É louvável e merecedora do apoio da comunidade portovelhense a decisão do presidente da ACRM, Antônio Basinho Serpa do Amaral e seus colaboradores em reivindicarem ao Ministério Público Federal e a Procuradoria Geral da República em Rondônia, a acionarem o governo estadual e o municipal, a adotarem medidas imediatas e permanentes de proteção, conservação e preservação dos bens públicos patrimoniais, históricos e culturais de Rondônia.

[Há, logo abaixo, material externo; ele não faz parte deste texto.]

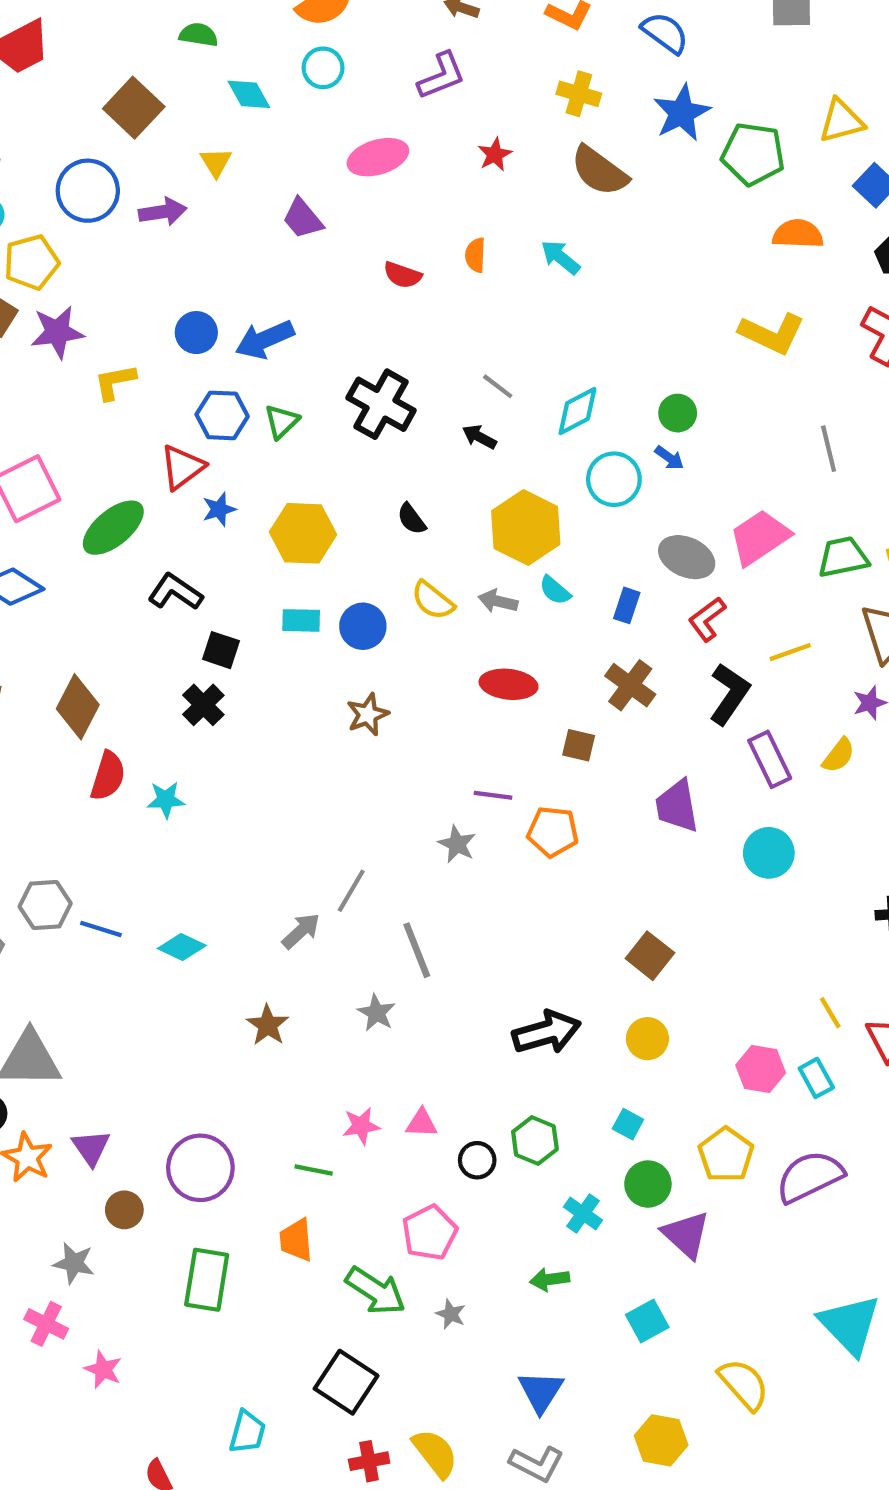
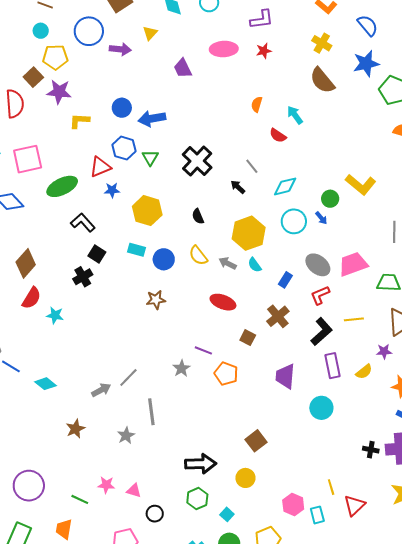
red star: (495, 154) -> (264, 51), moved
red semicircle: (402, 275) -> (278, 135), moved
yellow L-shape: (772, 333) -> (361, 185), moved
green triangle: (282, 422) -> (150, 158), turned -30
green hexagon: (535, 1141) -> (197, 499), moved

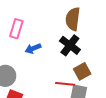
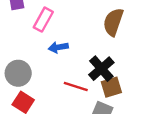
black cross: (70, 45) -> (101, 69), moved
red line: (65, 84) -> (76, 86), moved

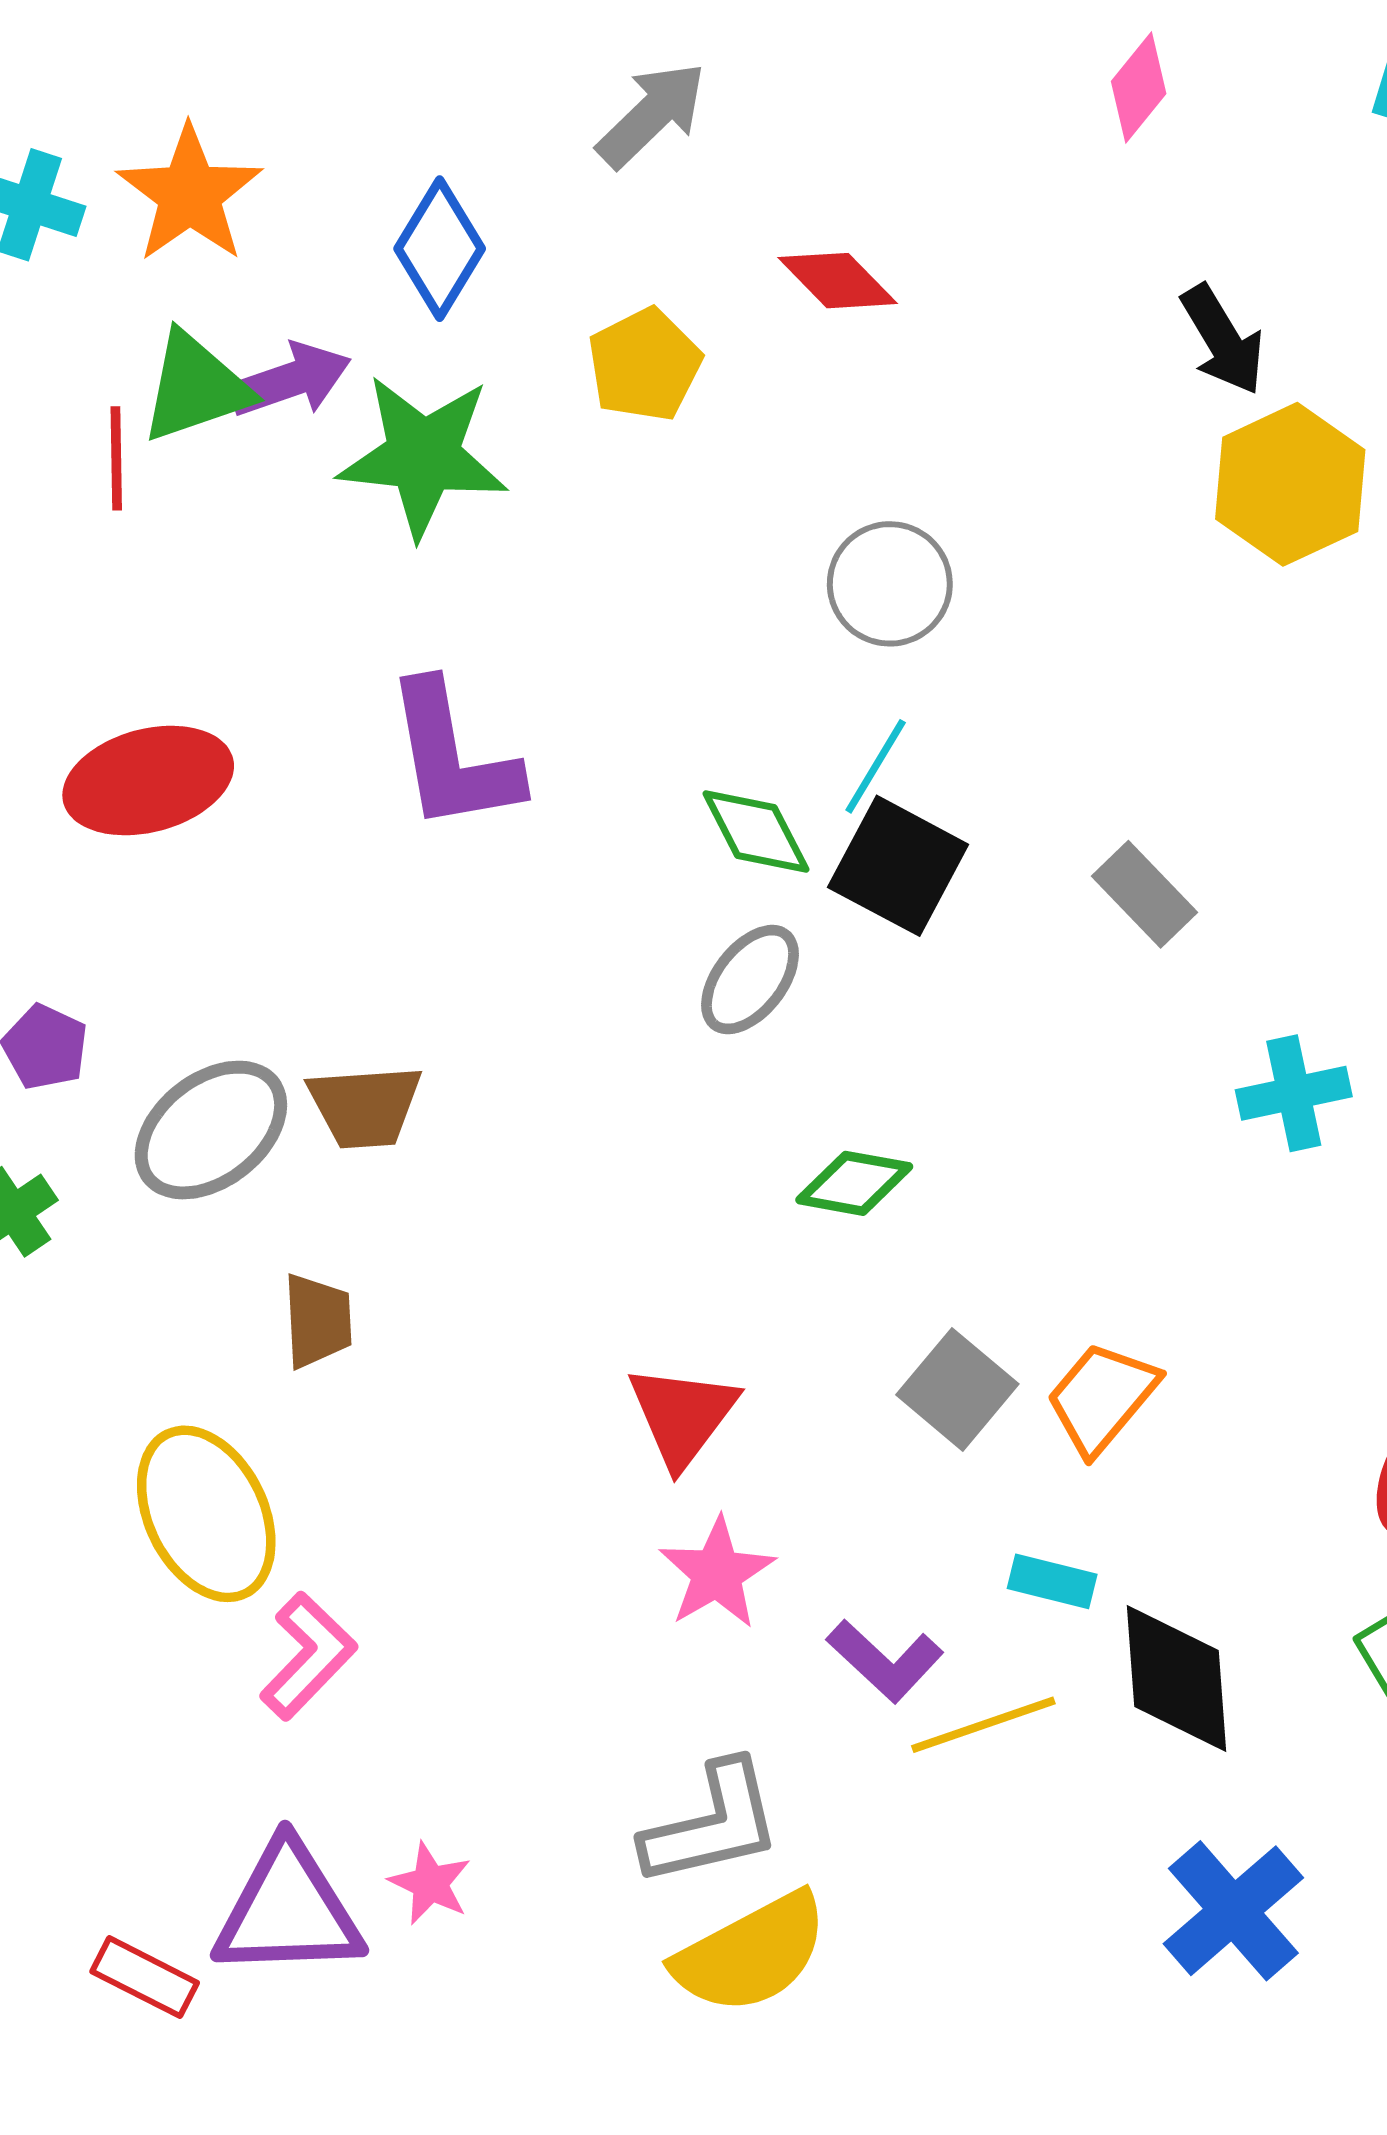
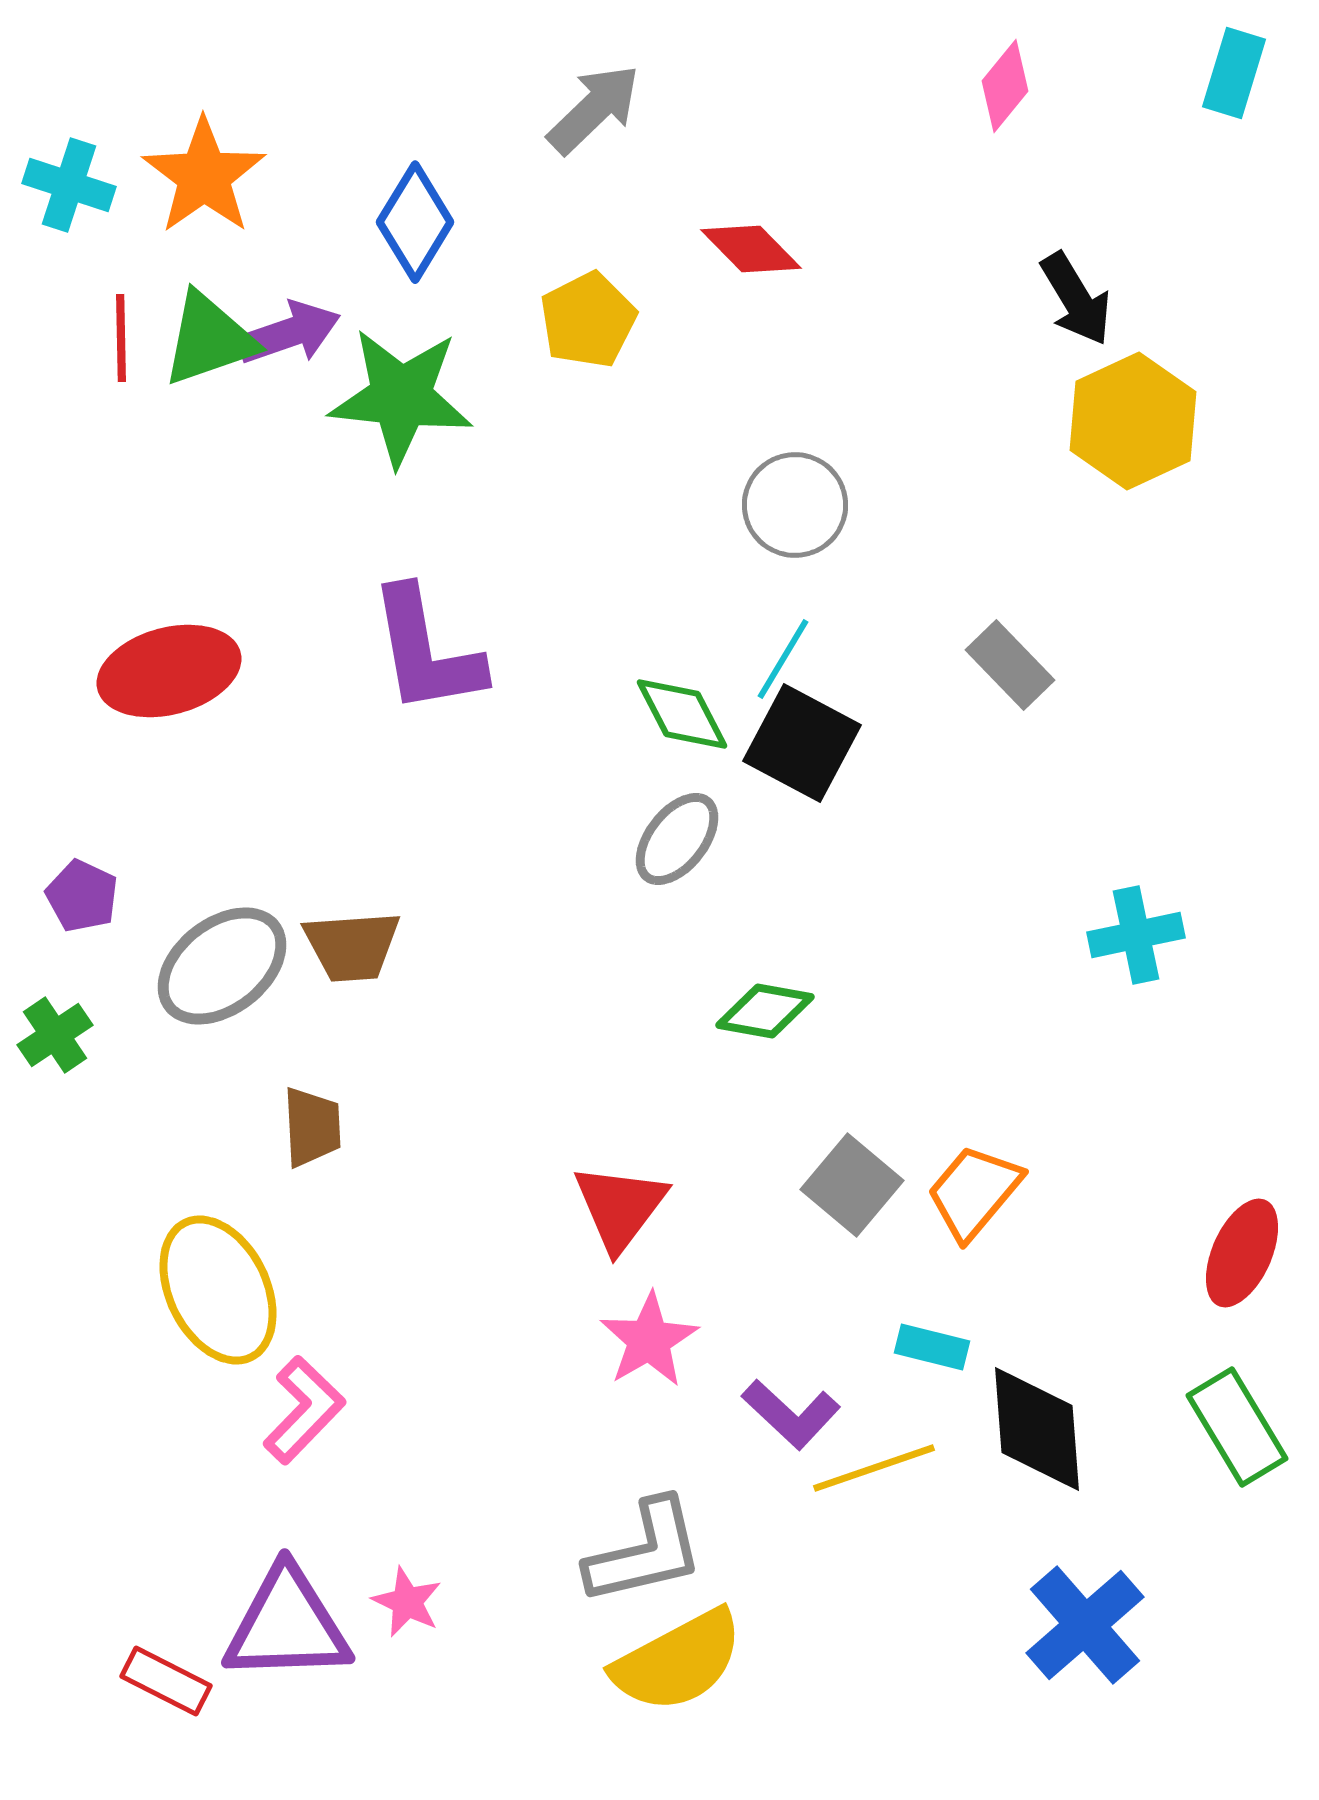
red line: (116, 458) -> (121, 338), moved
gray rectangle: (1145, 894) -> (1010, 665), moved

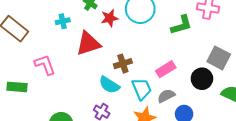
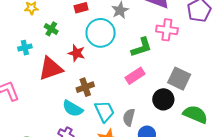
red star: (110, 18) -> (77, 53), moved, turned 30
pink rectangle: (166, 69) -> (135, 76), moved
gray semicircle: (166, 96) -> (129, 117), turned -48

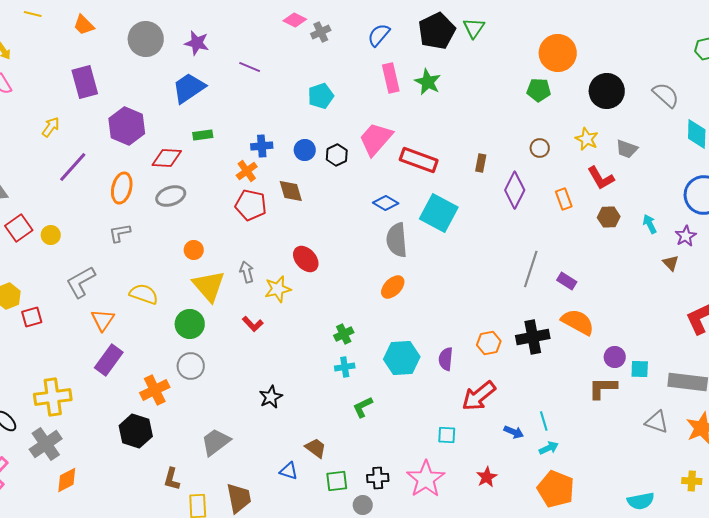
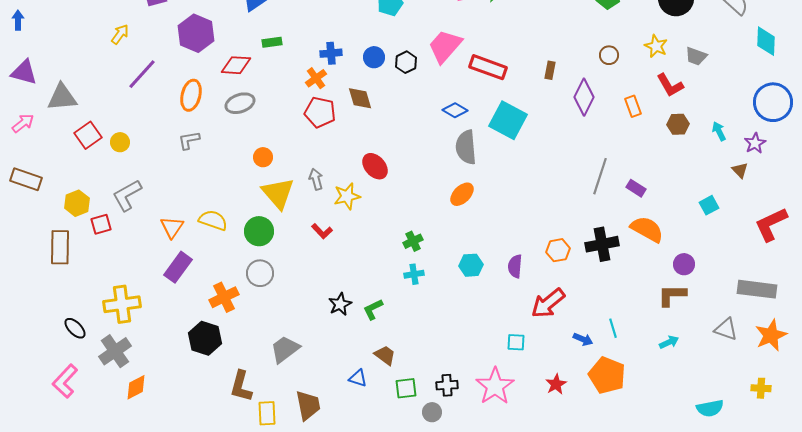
gray L-shape: (81, 282) -> (127, 195), moved
yellow semicircle: (144, 294) -> (213, 220), moved
cyan hexagon: (402, 358) -> (471, 265), size x0.7
cyan square: (640, 369) -> (709, 205), moved, turned -30
green L-shape: (363, 407) -> (373, 309), moved
cyan arrow: (549, 448) -> (669, 342), moved
brown L-shape: (172, 479) -> (241, 386), size x1.4
orange pentagon: (556, 489) -> (607, 375), moved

No elenco destes, constantes das relações entregues aos supracitados órgãos, encontram-se as três caixas d”água. Estas integram o acervo material da Ferrovia Madeira-Mamoré, mandadas construir pela empresa May, Jekyll & Randolph, norte-americana, construtora desta ferrovia, contratada pelo empresário estadunidense Percival Farquhar.

O Projeto e a execução da obra foram realizados pela empresa Chicago Bridge & Irons Works empreitada pela May, Jekyll & Randolph, a primeira ficou pronta em 1910 e as duas segundas, em 1912, com capacidade de armazenarem 250.000 litros de água cada uma. Permaneceram em funcionamento até 1957. O seu custo foi de 63:594$ 447 (sessenta e três contos, quinhentos e noventa e quatro mil e quatrocentos e quarenta e sete reis, incluindo a mão de obra.

O prefeito municipal Francisco Lopes Paiva (1979/1980) projetou a construção de uma praça ao entorno das caixas d’água, objetivando destacá-las no centro da cidade. Obra realizada pelo prefeito Sebastião Assef Valadares (1980/1981).

O prefeito José Guedes (1993/1996), realizou trabalhos de reparos nas junções dos pilares metálicos e nas sapatas das caixas d’água desgastados pela ação corrosiva de ferrugem e da erosão comprometendo sua estabilidade.

Em 2006 o prefeito Roberto Sobrinho realizou obras de revitalização e ambientação adequada à praça, ambiente de referência e tradição da cidade entregando-a a população no dia 5 de maio deste citado ano.

As três caixas d’água são símbolos do município de Porto Velho, integradas na sua bandeira e no seu brasão. Estão tombadas pelo artigo 264- das Disposições Constitucionais Gerais, da Constituição do Estado e pelo decreto nº 4.045de 26 de dezembro de 1988, inclusas no patrimônio histórico e cultural de Rondônia.

A reivindicação legalmente amparada é uma comprovação de civismo e comprometimento, do Antônio Basinho Serpa do Amaral com a sociedade e com a memória dos antepassados construtores dos alicerces sustentáculos do Estado de Rondônia.

Portanto devendo ser atendido e posta em execução por quem de dever institucional.